| WORK TO COMPLETE |
The result should be an exact copy of the lines from the one with "marca [online], <" through the last line of the data below, both included.
(PROVIDED RECORDS Opens)
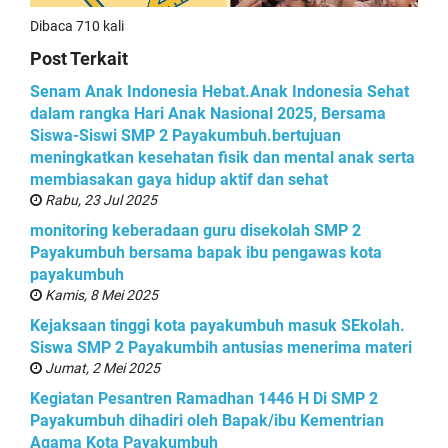
Dibaca 710 kali
Post Terkait
Senam Anak Indonesia Hebat.Anak Indonesia Sehat
dalam rangka Hari Anak Nasional 2025, Bersama
Siswa-Siswi SMP 2 Payakumbuh.bertujuan
meningkatkan kesehatan fisik dan mental anak serta
membiasakan gaya hidup aktif dan sehat
Rabu, 23 Jul 2025
monitoring keberadaan guru disekolah SMP 2
Payakumbuh bersama bapak ibu pengawas kota
payakumbuh
Kamis, 8 Mei 2025
Kejaksaan tinggi kota payakumbuh masuk SEkolah.
Siswa SMP 2 Payakumbih antusias menerima materi
Jumat, 2 Mei 2025
Kegiatan Pesantren Ramadhan 1446 H Di SMP 2
Payakumbuh dihadiri oleh Bapak/ibu Kementrian
Agama Kota Payakumbuh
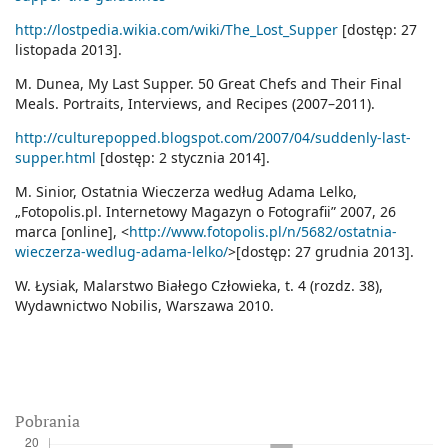
http://lostpedia.wikia.com/wiki/The_Lost_Supper
[dostęp: 27
listopada 2013].
M. Dunea, My Last Supper. 50 Great Chefs and Their Final
Meals. Portraits, Interviews, and Recipes (2007–2011).
http://culturepopped.blogspot.com/2007/04/suddenly-last-
supper.html
[dostęp: 2 stycznia 2014].
M. Sinior, Ostatnia Wieczerza według Adama Lelko,
„Fotopolis.pl. Internetowy Magazyn o Fotografii” 2007, 26
marca [online], <
http://www.fotopolis.pl/n/5682/ostatnia-
wieczerza-wedlug-adama-lelko/
>[dostęp: 27 grudnia 2013].
W. Łysiak, Malarstwo Białego Człowieka, t. 4 (rozdz. 38),
Wydawnictwo Nobilis, Warszawa 2010.
Pobrania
(PROVIDED RECORDS Closes)
| ANSWER AREA |
marca [online], <
http://www.fotopolis.pl/n/5682/ostatnia-
wieczerza-wedlug-adama-lelko/
>[dostęp: 27 grudnia 2013].
W. Łysiak, Malarstwo Białego Człowieka, t. 4 (rozdz. 38),
Wydawnictwo Nobilis, Warszawa 2010.
Pobrania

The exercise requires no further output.